Innovative ways to use the treadmill

Put simply, the treadmill bores so many people in the gym that they just choose not to use it. That might seem like a mistake but the treadmill is definitely one of the despensible objects in your workout. That is, if you don’t use it effectively. Because typically, anything that could be done on a treadmill could be done just as easily on a real road. Well things have changed and people are starting to use the treadmill in innovative new ways in order to shake up their normal gym routine.

Even for the toughest skinned people it can sometimes be just too cold, wet or icy to get cardio done on the roads, particularly in Britain. So it is no surprise that so many of us use these winter months to really exploit our gym’s treadmill and get our cardio in. For some, the extent to which they use a treadmill is to warm up and that’s fine. But I want to talk about going that bit further and incorporating this machine into a bigger picture.

The number one mistake that people make is that they get on the treadmill, set a mid-level speed, put in their headphones and run for 30 minutes. Everything that we understand about cardio should be telling you that is the wrong way to do it. We need to be varying speed, incline and therefore intensity to maximise our results.

Obviously you want to start with a warm up and you should feel free to choose whichever one works for you. Then why not give something new a try? Think about what we do when we focus on HIIT. We look for intensity for a short period, followed by a rest period and then repetition, usually with increased intensity. So the best thing to do is replicate this on the treadmill.

The great thing about this is that it gives you the freedom to design brand new workouts over and over again, just as long as you follow that pattern. So try a 15-20 second burst at the fastest sprint you can manage and then go back down to a walk or slow jog for 30-60 seconds and then you have yourself HIIT.

One of the best things about a treadmill is that you can alter the incline at which you are running. So if you don’t fancy jumping straight into full sprints then try a medium-fast run for a minute at 1% incline and follow that with 60-90 seconds at a slower pace. Then slowly crank up the speed and incline for each repetition.

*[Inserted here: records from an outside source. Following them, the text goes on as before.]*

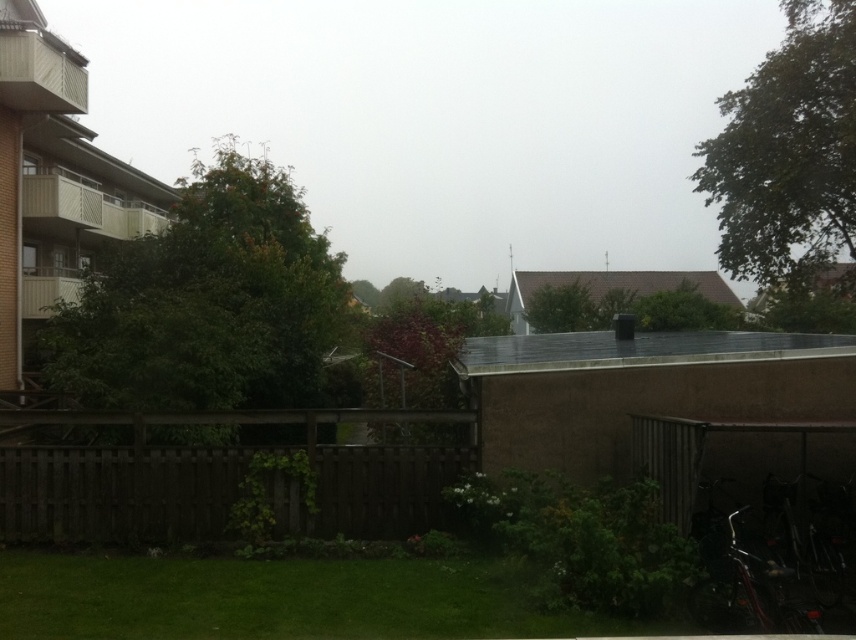 Question: Which of the following is the closest to the observer?

Choices:
 (A) (333, 132)
 (B) (205, 490)

Answer: (B)

Question: Observing the image, what is the correct spatial positioning of transparent fog at upper center in reference to brown wooden fence at lower left?

Choices:
 (A) below
 (B) above

Answer: (B)

Question: Can you confirm if transparent fog at upper center is wider than brown wooden fence at lower left?

Choices:
 (A) no
 (B) yes

Answer: (B)

Question: Is transparent fog at upper center closer to camera compared to brown wooden fence at lower left?

Choices:
 (A) yes
 (B) no

Answer: (B)

Question: Which object appears farthest from the camera in this image?

Choices:
 (A) transparent fog at upper center
 (B) brown wooden fence at lower left

Answer: (A) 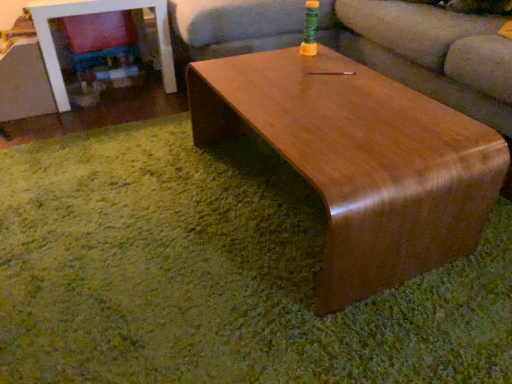 Locate an element on the screen. The width and height of the screenshot is (512, 384). shiny brown wood coffee table at center is located at coordinates (360, 161).

What are the coordinates of `glossy wood table at center` in the screenshot? It's located at 92,13.

Where is `matte brown couch at center`? This screenshot has height=384, width=512. matte brown couch at center is located at coordinates (426, 53).

Is matte brown couch at center spatially inside glossy wood table at center, or outside of it?

matte brown couch at center is spatially situated outside glossy wood table at center.

How different are the orientations of matte brown couch at center and glossy wood table at center in degrees?

The angle between the facing direction of matte brown couch at center and the facing direction of glossy wood table at center is 88.3 degrees.

Does matte brown couch at center appear on the left side of glossy wood table at center?

In fact, matte brown couch at center is to the right of glossy wood table at center.

Is point (340, 48) less distant than point (52, 70)?

No.

How many degrees apart are the facing directions of glossy wood table at center and matte brown couch at center?

There is a 88.3-degree angle between the facing directions of glossy wood table at center and matte brown couch at center.

Is glossy wood table at center touching matte brown couch at center?

No, glossy wood table at center is not making contact with matte brown couch at center.

Is glossy wood table at center completely or partially outside of matte brown couch at center?

glossy wood table at center is positioned outside matte brown couch at center.

Could you tell me if glossy wood table at center is facing matte brown couch at center?

No, glossy wood table at center is not aimed at matte brown couch at center.

Which object is positioned more to the left, glossy wood table at center or shiny brown wood coffee table at center?

From the viewer's perspective, glossy wood table at center appears more on the left side.

Is glossy wood table at center closer to the viewer compared to shiny brown wood coffee table at center?

No, it is behind shiny brown wood coffee table at center.

In the scene shown: From a real-world perspective, is glossy wood table at center physically above shiny brown wood coffee table at center?

Yes, from a real-world perspective, glossy wood table at center is over shiny brown wood coffee table at center

Is glossy wood table at center thinner than shiny brown wood coffee table at center?

In fact, glossy wood table at center might be wider than shiny brown wood coffee table at center.

Is the position of shiny brown wood coffee table at center more distant than that of glossy wood table at center?

No, shiny brown wood coffee table at center is closer to the camera.

Who is bigger, shiny brown wood coffee table at center or glossy wood table at center?

shiny brown wood coffee table at center is bigger.

Between shiny brown wood coffee table at center and glossy wood table at center, which one appears on the left side from the viewer's perspective?

glossy wood table at center.

Is matte brown couch at center surrounding shiny brown wood coffee table at center?

No, shiny brown wood coffee table at center is not inside matte brown couch at center.

From the picture: From the image's perspective, is matte brown couch at center above or below shiny brown wood coffee table at center?

matte brown couch at center is above shiny brown wood coffee table at center.

Where is `coffee table in front of the matte brown couch at center`? This screenshot has height=384, width=512. coffee table in front of the matte brown couch at center is located at coordinates (360, 161).

Who is bigger, matte brown couch at center or shiny brown wood coffee table at center?

Bigger between the two is matte brown couch at center.

Is shiny brown wood coffee table at center to the left or to the right of matte brown couch at center in the image?

In the image, shiny brown wood coffee table at center appears on the left side of matte brown couch at center.

Based on the photo, does shiny brown wood coffee table at center have a greater height compared to matte brown couch at center?

No, shiny brown wood coffee table at center is not taller than matte brown couch at center.

Is shiny brown wood coffee table at center positioned beyond the bounds of matte brown couch at center?

Yes, shiny brown wood coffee table at center is not within matte brown couch at center.

This screenshot has width=512, height=384. I want to click on table lying below the matte brown couch at center (from the image's perspective), so click(x=92, y=13).

Locate an element on the screen. Image resolution: width=512 pixels, height=384 pixels. studio couch in front of the glossy wood table at center is located at coordinates (426, 53).

Looking at the image, which one is located closer to glossy wood table at center, shiny brown wood coffee table at center or matte brown couch at center?

Based on the image, matte brown couch at center appears to be nearer to glossy wood table at center.

Estimate the real-world distances between objects in this image. Which object is closer to shiny brown wood coffee table at center, matte brown couch at center or glossy wood table at center?

The object closer to shiny brown wood coffee table at center is matte brown couch at center.

Looking at the image, which one is located further to matte brown couch at center, shiny brown wood coffee table at center or glossy wood table at center?

glossy wood table at center is further to matte brown couch at center.

Estimate the real-world distances between objects in this image. Which object is closer to glossy wood table at center, matte brown couch at center or shiny brown wood coffee table at center?

matte brown couch at center is closer to glossy wood table at center.

Which object lies further to the anchor point matte brown couch at center, glossy wood table at center or shiny brown wood coffee table at center?

Among the two, glossy wood table at center is located further to matte brown couch at center.

Based on their spatial positions, is glossy wood table at center or matte brown couch at center further from shiny brown wood coffee table at center?

glossy wood table at center.

I want to click on coffee table between glossy wood table at center and matte brown couch at center from left to right, so click(x=360, y=161). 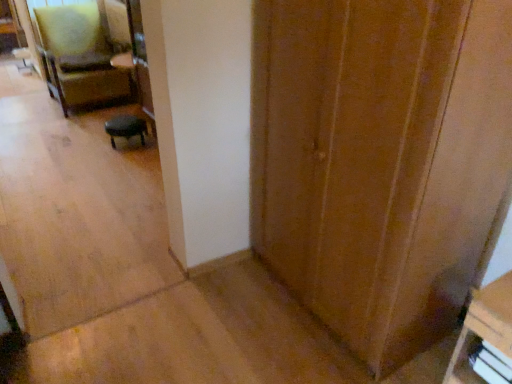 Question: Is wooden bookshelf at lower right, the second furniture viewed from the back, shorter than white plastic drawer at lower right?

Choices:
 (A) yes
 (B) no

Answer: (B)

Question: Is wooden bookshelf at lower right, arranged as the second furniture when viewed from the top, taller than white plastic drawer at lower right?

Choices:
 (A) yes
 (B) no

Answer: (A)

Question: From a real-world perspective, is wooden bookshelf at lower right, arranged as the second furniture when viewed from the top, on top of white plastic drawer at lower right?

Choices:
 (A) yes
 (B) no

Answer: (A)

Question: From a real-world perspective, is wooden bookshelf at lower right, arranged as the second furniture when viewed from the top, physically below white plastic drawer at lower right?

Choices:
 (A) yes
 (B) no

Answer: (B)

Question: Is wooden bookshelf at lower right, the second furniture viewed from the back, smaller than white plastic drawer at lower right?

Choices:
 (A) yes
 (B) no

Answer: (B)

Question: Does wooden bookshelf at lower right, acting as the 2th furniture starting from the left, have a larger size compared to white plastic drawer at lower right?

Choices:
 (A) yes
 (B) no

Answer: (A)

Question: From the image's perspective, does wooden bookshelf at lower right, arranged as the second furniture when viewed from the top, appear lower than velvet green armchair at upper left?

Choices:
 (A) no
 (B) yes

Answer: (B)

Question: Considering the relative positions of wooden bookshelf at lower right, acting as the 2th furniture starting from the left, and velvet green armchair at upper left in the image provided, is wooden bookshelf at lower right, acting as the 2th furniture starting from the left, behind velvet green armchair at upper left?

Choices:
 (A) yes
 (B) no

Answer: (B)

Question: Can you confirm if wooden bookshelf at lower right, arranged as the second furniture when viewed from the top, is taller than velvet green armchair at upper left?

Choices:
 (A) no
 (B) yes

Answer: (A)

Question: Considering the relative sizes of wooden bookshelf at lower right, arranged as the second furniture when viewed from the top, and velvet green armchair at upper left in the image provided, is wooden bookshelf at lower right, arranged as the second furniture when viewed from the top, wider than velvet green armchair at upper left?

Choices:
 (A) yes
 (B) no

Answer: (B)

Question: From the image's perspective, is wooden bookshelf at lower right, the second furniture viewed from the back, above velvet green armchair at upper left?

Choices:
 (A) yes
 (B) no

Answer: (B)

Question: Is the surface of wooden bookshelf at lower right, arranged as the first furniture when viewed from the front, in direct contact with velvet green armchair at upper left?

Choices:
 (A) no
 (B) yes

Answer: (A)

Question: Is wooden door at center wider than black leather stool at center, the second furniture in the bottom-to-top sequence?

Choices:
 (A) yes
 (B) no

Answer: (A) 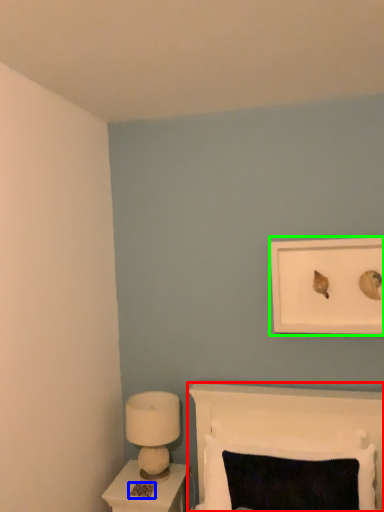 Question: Which object is positioned closest to furniture (highlighted by a red box)? Select from footprint (highlighted by a blue box) and picture frame (highlighted by a green box).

Ultimately you will find out just how fast you can sprint up hill. So push yourself to achieve more, while obviously making sure you aren’t risking your safety.

A lot of treadmills will measure heart rate too so if you don’t want to change intensity based on speed then do it on heart rate. Use a higher heart rate as the intense part and set a target to come down to when resting. This way you will find that remaining constant over subsequent workouts but you will probably need to go faster to get up to the same number of beats per minute.

And it doesn’t just have to be running. More and more people are doing their walking lunges on treadmills now because they don’t need to clear a long, free space in the gym. You can do as many as you like for as long as you need. The same can be said of side shuffles or any other exercises that require a lot of room and repetitive movement in the gym. The chances are you can try to move it onto the treadmill in order to innovate and bring a fresh new aspect to your training.